Automated GeoJSON Validation in CI/CD Pipelines

If your project stores GeoJSON files in version control, adding validation to your CI/CD pipeline prevents broken files from reaching production. The geojson-validation npm package works well as a pre-commit check or a step in a GitHub Actions workflow.

// validate-geojson.mjs
import { readFileSync } from 'fs';
import GJV from 'geojson-validation';

const file = process.argv[2];
const geojson = JSON.parse(readFileSync(file, 'utf-8'));

if (GJV.valid(geojson)) {
  console.log('✅ ' + file + ' is valid GeoJSON');
  process.exit(0);
} else {
  console.error('❌ ' + file + ' has errors:');
  GJV.isFeatureCollection(geojson, (valid, errors) => {
    errors.forEach(e => console.error('  - ' + e));
  });
  process.exit(1);
}

Run this script against every .geojson file in your repository as part of your test suite. Pair it with a geometric validity check using @turf/boolean-valid to catch issues that schema validation alone cannot detect. Automating these checks ensures that every commit produces spec-compliant GeoJSON, eliminating an entire class of bugs from your geospatial workflows.

FAQ

What is the difference between schema validation and geometric validation?

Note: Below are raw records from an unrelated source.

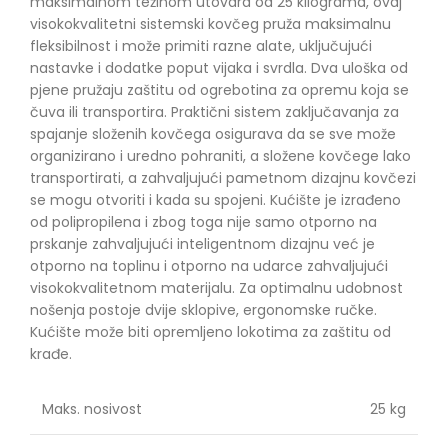
maksimalnom težinom utovara od 25 kilograma, ovaj
visokokvalitetni sistemski kovčeg pruža maksimalnu
fleksibilnost i može primiti razne alate, uključujući
nastavke i dodatke poput vijaka i svrdla. Dva uloška od
pjene pružaju zaštitu od ogrebotina za opremu koja se
čuva ili transportira. Praktični sistem zaključavanja za
spajanje složenih kovčega osigurava da se sve može
organizirano i uredno pohraniti, a složene kovčege lako
transportirati, a zahvaljujući pametnom dizajnu kovčezi
se mogu otvoriti i kada su spojeni. Kućište je izrađeno
od polipropilena i zbog toga nije samo otporno na
prskanje zahvaljujući inteligentnom dizajnu već je
otporno na toplinu i otporno na udarce zahvaljujući
visokokvalitetnom materijalu. Za optimalnu udobnost
nošenja postoje dvije sklopive, ergonomske ručke.
Kućište može biti opremljeno lokotima za zaštitu od
krađe.
Maks. nosivost
25 kg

Schema validation checks that a GeoJSON file follows the RFC 7946 structure — correct type names, properly nested coordinates, and required members like "type" and "geometry". Geometric validation goes further by verifying that shapes are topologically sound: no self-intersections, correct ring closure, and proper winding order. You need both for complete GeoJSON validation.

Can I validate GeoJSON without installing any software?

Yes. Paste your data into geojsonlint.com for instant schema validation, or drag the file into GeoDataTools for visual validation on an interactive map. Both tools run entirely in the browser with no installation or account required.

How do I fix coordinate order in a large GeoJSON file?

Write a script that recursively walks every coordinate array and swaps the first two values. In JavaScript, map each position from [lat, lng] to [lng, lat]. Always verify the result visually in GeoDataTools to confirm that features appear at their correct locations on the map.